In Kilraine v London Borough of Wandsworth the Court of Appeal has confirmed that to be protected under whistleblower legislation, disclosures need to be more than mere allegations and have sufficient factual content and specificity of a relevant failure set out in the Employment Rights Act 1996.
We previously blogged on the EAT decision here. The Court of Appeal dealt with two of the disclosures made by the Claimant:
- An email to the Council’s Assistant Director of Children’s Services stating that the Council was failing in its legal obligations towards her in respect of bullying and harassment with ‘numerous incidents of inappropriate behaviour towards me’; and
- An email to the Council’s HR department complaining of a lack of support from her line manager when she raised a safeguarding issue.
The Court of Appeal upheld the EAT’s decision that the above two disclosures did not disclose any information alleging a relevant failure under the ERA 1996 and so were not protected disclosures (thus did not qualify for whistleblowing protection).
Helpfully, the Court of Appeal set out that in determining if a disclosure is protected, the key issues are whether the disclosure contains sufficient factual content and is specific enough to be capable of showing one of the relevant failures set out in the ERA 1996.
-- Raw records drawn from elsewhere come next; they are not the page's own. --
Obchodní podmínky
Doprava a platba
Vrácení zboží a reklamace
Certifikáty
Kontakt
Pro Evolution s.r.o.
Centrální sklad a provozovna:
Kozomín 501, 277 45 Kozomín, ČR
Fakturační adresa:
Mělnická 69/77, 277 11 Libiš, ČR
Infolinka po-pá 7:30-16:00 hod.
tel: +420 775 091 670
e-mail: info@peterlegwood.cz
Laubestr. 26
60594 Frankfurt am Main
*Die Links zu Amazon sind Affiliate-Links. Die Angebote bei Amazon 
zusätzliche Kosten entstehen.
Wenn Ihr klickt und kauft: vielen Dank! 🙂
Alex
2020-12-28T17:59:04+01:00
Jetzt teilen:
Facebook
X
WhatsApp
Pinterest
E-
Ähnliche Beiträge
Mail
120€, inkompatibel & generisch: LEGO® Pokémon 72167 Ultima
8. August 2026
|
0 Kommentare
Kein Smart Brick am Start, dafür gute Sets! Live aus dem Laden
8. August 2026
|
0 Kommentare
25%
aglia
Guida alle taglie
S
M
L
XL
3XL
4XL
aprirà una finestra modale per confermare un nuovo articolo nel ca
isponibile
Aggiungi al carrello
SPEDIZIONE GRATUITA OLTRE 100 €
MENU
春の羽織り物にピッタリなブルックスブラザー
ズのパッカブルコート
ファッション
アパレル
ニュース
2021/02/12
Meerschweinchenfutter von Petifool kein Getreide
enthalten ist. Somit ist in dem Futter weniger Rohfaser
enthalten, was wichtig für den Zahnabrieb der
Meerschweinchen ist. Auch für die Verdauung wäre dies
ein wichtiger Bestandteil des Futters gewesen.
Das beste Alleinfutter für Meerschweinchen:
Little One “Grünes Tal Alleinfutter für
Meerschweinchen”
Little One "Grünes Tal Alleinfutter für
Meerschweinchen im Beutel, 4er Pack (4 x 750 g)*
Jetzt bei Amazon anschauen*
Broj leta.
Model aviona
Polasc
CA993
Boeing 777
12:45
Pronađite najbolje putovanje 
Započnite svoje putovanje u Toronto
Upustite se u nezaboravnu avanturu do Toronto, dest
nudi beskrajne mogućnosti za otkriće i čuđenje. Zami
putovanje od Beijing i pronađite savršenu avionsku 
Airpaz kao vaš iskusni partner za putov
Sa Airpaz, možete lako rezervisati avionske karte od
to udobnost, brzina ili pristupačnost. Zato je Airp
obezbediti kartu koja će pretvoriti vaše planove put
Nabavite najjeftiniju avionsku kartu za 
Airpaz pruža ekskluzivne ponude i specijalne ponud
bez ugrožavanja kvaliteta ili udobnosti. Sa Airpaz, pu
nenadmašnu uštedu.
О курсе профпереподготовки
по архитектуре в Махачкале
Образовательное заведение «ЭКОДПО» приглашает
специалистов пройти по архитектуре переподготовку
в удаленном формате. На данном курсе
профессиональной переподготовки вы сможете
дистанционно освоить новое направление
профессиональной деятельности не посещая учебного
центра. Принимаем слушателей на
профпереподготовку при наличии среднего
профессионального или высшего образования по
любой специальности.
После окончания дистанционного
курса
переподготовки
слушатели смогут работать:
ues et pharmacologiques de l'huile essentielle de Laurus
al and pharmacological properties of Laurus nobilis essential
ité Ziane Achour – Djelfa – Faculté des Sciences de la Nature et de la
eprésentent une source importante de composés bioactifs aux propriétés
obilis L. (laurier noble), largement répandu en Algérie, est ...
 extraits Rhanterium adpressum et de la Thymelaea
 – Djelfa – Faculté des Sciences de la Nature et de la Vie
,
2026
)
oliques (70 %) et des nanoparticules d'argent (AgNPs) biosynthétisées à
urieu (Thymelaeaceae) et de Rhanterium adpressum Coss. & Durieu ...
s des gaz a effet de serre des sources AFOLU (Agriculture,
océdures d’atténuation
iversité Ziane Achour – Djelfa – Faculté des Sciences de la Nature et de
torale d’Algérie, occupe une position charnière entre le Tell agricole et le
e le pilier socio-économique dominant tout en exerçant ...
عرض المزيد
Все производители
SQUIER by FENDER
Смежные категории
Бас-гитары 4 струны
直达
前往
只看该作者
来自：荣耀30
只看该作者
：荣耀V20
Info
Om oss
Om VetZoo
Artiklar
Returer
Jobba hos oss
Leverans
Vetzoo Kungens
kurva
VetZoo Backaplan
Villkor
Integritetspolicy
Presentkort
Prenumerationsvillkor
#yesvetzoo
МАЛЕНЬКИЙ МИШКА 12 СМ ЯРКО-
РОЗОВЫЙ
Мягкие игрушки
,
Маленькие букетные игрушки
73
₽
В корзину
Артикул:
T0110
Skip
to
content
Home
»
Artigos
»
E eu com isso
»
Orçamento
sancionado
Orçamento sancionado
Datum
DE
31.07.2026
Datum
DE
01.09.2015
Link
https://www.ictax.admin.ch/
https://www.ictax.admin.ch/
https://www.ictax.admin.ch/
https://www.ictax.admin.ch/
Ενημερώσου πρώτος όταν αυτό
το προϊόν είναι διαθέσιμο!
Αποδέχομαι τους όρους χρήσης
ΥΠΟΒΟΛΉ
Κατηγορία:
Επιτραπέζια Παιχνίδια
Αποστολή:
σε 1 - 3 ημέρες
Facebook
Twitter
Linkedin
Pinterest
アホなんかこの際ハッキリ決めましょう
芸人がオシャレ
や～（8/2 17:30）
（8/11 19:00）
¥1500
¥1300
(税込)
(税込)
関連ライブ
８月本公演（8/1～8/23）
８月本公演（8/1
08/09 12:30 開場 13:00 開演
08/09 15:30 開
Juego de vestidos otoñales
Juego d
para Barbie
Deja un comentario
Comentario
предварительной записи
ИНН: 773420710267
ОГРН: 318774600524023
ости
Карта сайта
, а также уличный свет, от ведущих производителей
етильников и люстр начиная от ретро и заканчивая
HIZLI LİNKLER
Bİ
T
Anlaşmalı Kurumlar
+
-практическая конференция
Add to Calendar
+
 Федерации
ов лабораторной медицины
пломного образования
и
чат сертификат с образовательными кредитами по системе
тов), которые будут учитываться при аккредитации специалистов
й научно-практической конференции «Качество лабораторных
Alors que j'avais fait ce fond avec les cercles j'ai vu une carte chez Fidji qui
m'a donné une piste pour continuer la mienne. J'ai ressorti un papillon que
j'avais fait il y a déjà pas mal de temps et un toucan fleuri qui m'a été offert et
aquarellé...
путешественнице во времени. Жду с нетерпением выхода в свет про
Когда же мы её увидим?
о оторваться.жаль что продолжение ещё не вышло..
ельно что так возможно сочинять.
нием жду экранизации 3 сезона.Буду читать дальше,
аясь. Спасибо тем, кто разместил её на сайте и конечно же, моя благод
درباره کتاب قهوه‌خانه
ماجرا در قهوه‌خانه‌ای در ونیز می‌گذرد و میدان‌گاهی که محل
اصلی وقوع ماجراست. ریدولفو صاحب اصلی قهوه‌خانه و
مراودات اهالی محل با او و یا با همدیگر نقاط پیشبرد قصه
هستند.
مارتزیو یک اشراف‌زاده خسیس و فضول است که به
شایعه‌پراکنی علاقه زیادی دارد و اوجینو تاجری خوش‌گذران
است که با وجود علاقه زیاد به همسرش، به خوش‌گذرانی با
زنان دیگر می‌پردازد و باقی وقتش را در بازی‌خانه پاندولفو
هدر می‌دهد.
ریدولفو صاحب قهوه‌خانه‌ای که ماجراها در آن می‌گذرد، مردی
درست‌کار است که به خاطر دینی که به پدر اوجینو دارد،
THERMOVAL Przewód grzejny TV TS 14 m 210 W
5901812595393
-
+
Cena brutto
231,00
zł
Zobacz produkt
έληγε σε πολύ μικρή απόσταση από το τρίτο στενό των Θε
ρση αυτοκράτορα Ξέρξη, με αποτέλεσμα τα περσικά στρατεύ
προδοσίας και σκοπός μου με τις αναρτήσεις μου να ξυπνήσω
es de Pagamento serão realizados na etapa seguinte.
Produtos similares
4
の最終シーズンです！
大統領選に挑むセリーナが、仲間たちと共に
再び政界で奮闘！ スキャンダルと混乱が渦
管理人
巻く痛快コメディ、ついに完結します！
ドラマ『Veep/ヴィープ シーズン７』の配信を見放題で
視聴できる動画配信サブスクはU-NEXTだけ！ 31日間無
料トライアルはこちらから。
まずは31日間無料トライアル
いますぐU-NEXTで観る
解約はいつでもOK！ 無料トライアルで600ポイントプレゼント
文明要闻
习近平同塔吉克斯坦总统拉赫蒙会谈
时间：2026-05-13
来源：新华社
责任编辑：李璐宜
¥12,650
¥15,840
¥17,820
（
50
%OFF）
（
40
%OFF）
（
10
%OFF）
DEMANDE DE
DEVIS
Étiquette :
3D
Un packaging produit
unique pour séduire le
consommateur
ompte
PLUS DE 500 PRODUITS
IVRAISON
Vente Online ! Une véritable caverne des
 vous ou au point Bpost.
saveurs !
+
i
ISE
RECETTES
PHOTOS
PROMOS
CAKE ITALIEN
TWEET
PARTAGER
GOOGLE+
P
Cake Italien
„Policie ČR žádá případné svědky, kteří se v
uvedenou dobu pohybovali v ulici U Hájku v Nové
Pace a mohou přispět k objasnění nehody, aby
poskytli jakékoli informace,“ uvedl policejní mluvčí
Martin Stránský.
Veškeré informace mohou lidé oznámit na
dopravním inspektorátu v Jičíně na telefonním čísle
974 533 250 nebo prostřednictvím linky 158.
The case gives useful clarity on when a disclosure is protected under whistleblowing legislation, but since the test looks at the ‘reasonable belief of the worker’ making the disclosure, there is still an element of subjectivity, so the matter remains fact-specific. Employers should adopt effective whistleblowing procedures to help deal with allegations effectively and reduce the risk of claims for workers being subjected to detriments following a protected disclosure.